Copy the entries below exactly, but only from the line containing "Опыт работы: 20 лет" through the final line.

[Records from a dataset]
- Opening Delimiter -
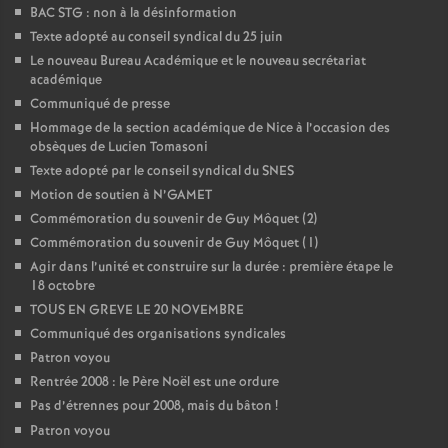
BAC STG : non à la désinformation
Texte adopté au conseil syndical du 25 juin
Le nouveau Bureau Académique et le nouveau secrétariat
académique
Communiqué de presse
Hommage de la section académique de Nice à l’occasion des
obsèques de Lucien Tomasoni
Texte adopté par le conseil syndical du SNES
Motion de soutien à N’GAMET
Commémoration du souvenir de Guy Môquet (2)
Commémoration du souvenir de Guy Môquet (1)
Agir dans l’unité et construire sur la durée : première étape le
18 octobre
TOUS EN GREVE LE 20 NOVEMBRE
Communiqué des organisations syndicales
Patron voyou
Rentrée 2008 : le Père Noël est une ordure
Pas d’étrennes pour 2008, mais du bâton
!
Patron voyou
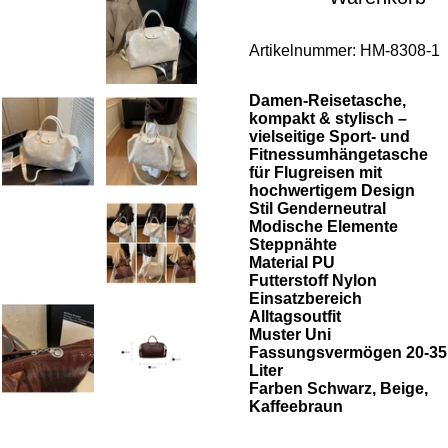
Artikelnummer:
HM-8308-1
Damen-Reisetasche,
kompakt & stylisch –
vielseitige Sport- und
Fitnessumhängetasche
für Flugreisen mit
hochwertigem Design
Stil Genderneutral
Modische Elemente
Steppnähte
Material PU
Futterstoff Nylon
Einsatzbereich
Alltagsoutfit
Muster Uni
Fassungsvermögen 20-35
Liter
Farben Schwarz, Beige,
Kaffeebraun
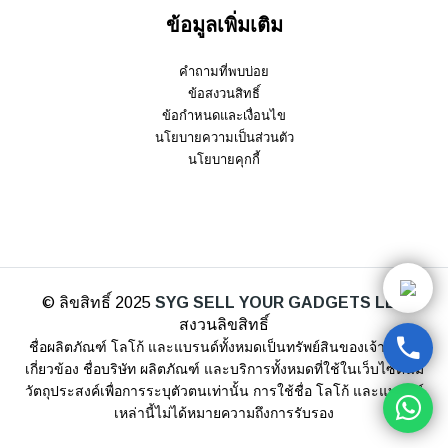
ข้อมูลเพิ่มเติม
คำถามที่พบบ่อย
ข้อสงวนสิทธิ์
ข้อกำหนดและเงื่อนไข
นโยบายความเป็นส่วนตัว
นโยบายคุกกี้
© ลิขสิทธิ์ 2025
SYG SELL YOUR GADGETS LLP
สงวนลิขสิทธิ์
ชื่อผลิตภัณฑ์ โลโก้ และแบรนด์ทั้งหมดเป็นทรัพย์สินของเจ้าของที่
เกี่ยวข้อง ชื่อบริษัท ผลิตภัณฑ์ และบริการทั้งหมดที่ใช้ในเว็บไซต์นี้มี
วัตถุประสงค์เพื่อการระบุตัวตนเท่านั้น การใช้ชื่อ โลโก้ และแบรนด์
เหล่านี้ไม่ได้หมายความถึงการรับรอง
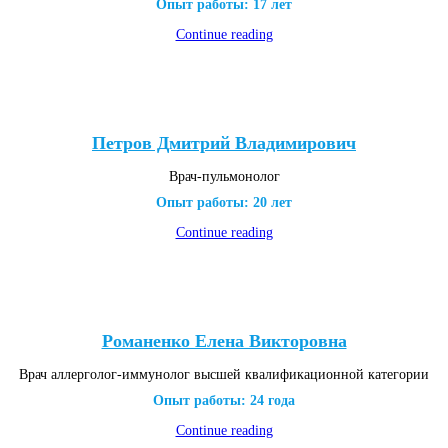
Опыт работы: 17 лет
Continue reading
Петров Дмитрий Владимирович
Врач-пульмонолог
Опыт работы: 20 лет
Continue reading
Романенко Елена Викторовна
Врач аллерголог-иммунолог высшей квалификационной категории
Опыт работы: 24 года
Continue reading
- Closing Delimiter -
### Exercise answer
Опыт работы: 20 лет
Continue reading
Романенко Елена Викторовна
Врач аллерголог-иммунолог высшей квалификационной категории
Опыт работы: 24 года
Continue reading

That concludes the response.